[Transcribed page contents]
——

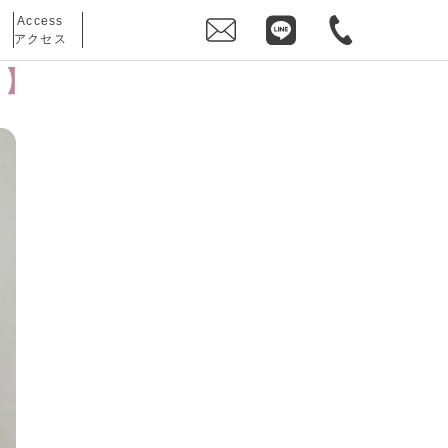
Access
アクセス
ン】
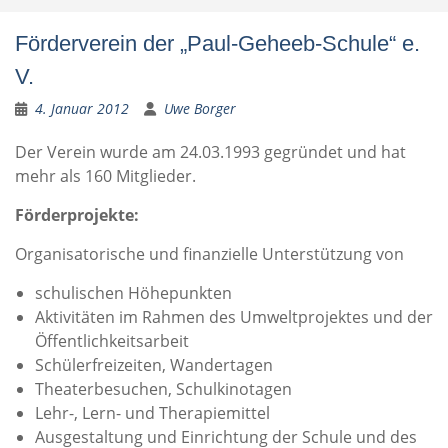
Förderverein der „Paul-Geheeb-Schule“ e.
V.
4. Januar 2012
Uwe Borger
Der Verein wurde am 24.03.1993 gegründet und hat
mehr als 160 Mitglieder.
Förderprojekte:
Organisatorische und finanzielle Unterstützung von
schulischen Höhepunkten
Aktivitäten im Rahmen des Umweltprojektes und der
Öffentlichkeitsarbeit
Schülerfreizeiten, Wandertagen
Theaterbesuchen, Schulkinotagen
Lehr-, Lern- und Therapiemittel
Ausgestaltung und Einrichtung der Schule und des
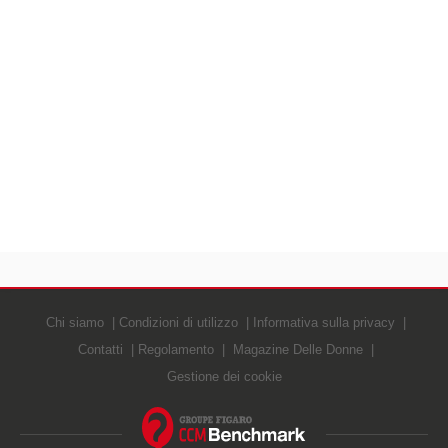
Chi siamo
Condizioni di utilizzo
Informativa sulla privacy
Contatti
Regolamento
Magazine Delle Donne
Gestione dei cookie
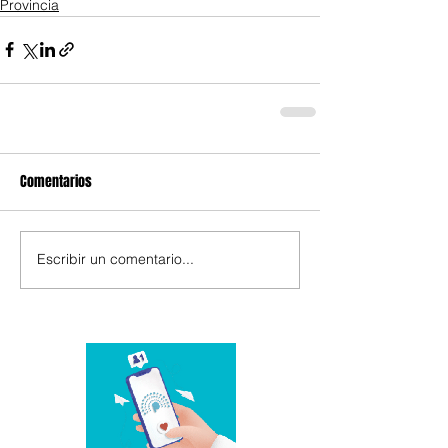
Provincia
Comentarios
Escribir un comentario...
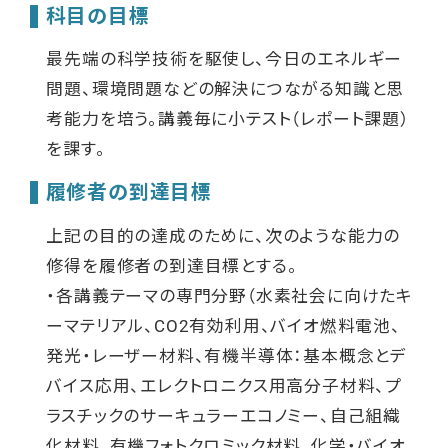
科目の目標
最先端の科学技術を駆使し、今日のエネルギー
問題、環境問題などの解決につながる知識と思
考能力を培う。講義毎に小テスト（レポート課題）
を課す。
履修者の到達目標
上記の目的の達成のために、次のような能力の
修得を履修者の到達目標とする。
・各講義テーマの専門分野（水素社会に向けたキ
ーマテリアル、CO2有効利用、バイオ燃料電池、
発光・レーザー材料、有機半導体：基本概念とデ
バイス応用、エレクトロニクス用高分子材料、プ
ラスチックのサーキュラーエコノミー、自己組織
化材料、有機フォトクロミック材料、化学・バイオ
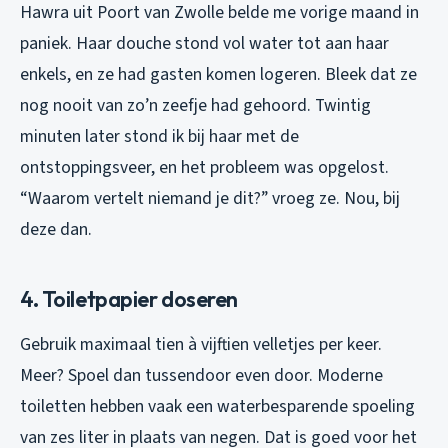
Hawra uit Poort van Zwolle belde me vorige maand in
paniek. Haar douche stond vol water tot aan haar
enkels, en ze had gasten komen logeren. Bleek dat ze
nog nooit van zo’n zeefje had gehoord. Twintig
minuten later stond ik bij haar met de
ontstoppingsveer, en het probleem was opgelost.
“Waarom vertelt niemand je dit?” vroeg ze. Nou, bij
deze dan.
4. Toiletpapier doseren
Gebruik maximaal tien à vijftien velletjes per keer.
Meer? Spoel dan tussendoor even door. Moderne
toiletten hebben vaak een waterbesparende spoeling
van zes liter in plaats van negen. Dat is goed voor het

——

What to produce: Look back at the data above, then output exactly the lines from the line holding "化材料、有機フォトクロミック材料、化学・バイオ" up to and including the line holding "minuten later stond ik bij haar met de". Leave out the pictures.

Written response:
化材料、有機フォトクロミック材料、化学・バイオ
Hawra uit Poort van Zwolle belde me vorige maand in
paniek. Haar douche stond vol water tot aan haar
enkels, en ze had gasten komen logeren. Bleek dat ze
nog nooit van zo’n zeefje had gehoord. Twintig
minuten later stond ik bij haar met de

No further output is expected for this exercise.